In May of 2006, a VC-backed startup called M2Z petitioned the FCC to hand over
some spectrum for free in exchange for a cut of future potential revenues. As you're probably quite aware, the FCC has been focused lately on auctioning off slices of spectrum to private companies for use in various wireless projects. The spectrum seems to only be getting more and more valuable as demands for potential wireless applications and services increase. Of course, as we've seen
in the past, these spectrum auctions don't always work out so well, with companies overbidding and being unable to actually do much with the spectrum. Part of the problem is that the FCC wants to put all sorts of rules on the spectrum usage, rather than letting it be used for whatever
makes the most sense, like some other countries.

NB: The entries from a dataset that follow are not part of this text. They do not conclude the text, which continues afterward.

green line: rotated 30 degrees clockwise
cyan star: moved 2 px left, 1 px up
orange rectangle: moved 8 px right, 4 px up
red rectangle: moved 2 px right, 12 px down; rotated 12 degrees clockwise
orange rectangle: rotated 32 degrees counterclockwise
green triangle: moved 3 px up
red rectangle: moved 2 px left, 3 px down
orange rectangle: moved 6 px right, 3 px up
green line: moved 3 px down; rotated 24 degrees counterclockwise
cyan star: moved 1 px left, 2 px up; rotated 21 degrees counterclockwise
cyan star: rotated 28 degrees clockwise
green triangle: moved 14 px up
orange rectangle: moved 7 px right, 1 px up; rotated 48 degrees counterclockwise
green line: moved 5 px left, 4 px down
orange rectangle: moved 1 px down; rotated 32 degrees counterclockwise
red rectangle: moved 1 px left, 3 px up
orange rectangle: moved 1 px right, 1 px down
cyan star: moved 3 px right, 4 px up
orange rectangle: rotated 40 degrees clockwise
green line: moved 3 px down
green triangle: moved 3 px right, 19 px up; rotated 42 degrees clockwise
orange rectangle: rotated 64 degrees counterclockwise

However, the M2Z proposal seemed pretty questionable in its own way, promising nothing up front, and then making plenty of promises on the backend. The company claimed it would cover 95% of the country in broadband in 10 years, would have a "free" tier that was relatively slow and filtered, a more expensive upper tier, as well as offering priority for public safety uses. It may have been intriguing simply for the fact that it was different, but the FCC wasn't convinced. As has been expected for quite some time, the FCC has rejected the proposal
, though some believe that the debate over this topic may eventually lead to good things
from the FCC with the spectrum it's going to release in the near future. Of course, in the end all this really highlights is that the FCC still is focused on dribbling out
bits and pieces of spectrum using different rules and regulations each time -- rather than coming up with a truly comprehensive spectrum allocation plan. Of course, some of us have been pointing this out for years, and the FCC never seems to get any closer to a comprehensive spectrum allocation policy -- and the country continues to suffer for it.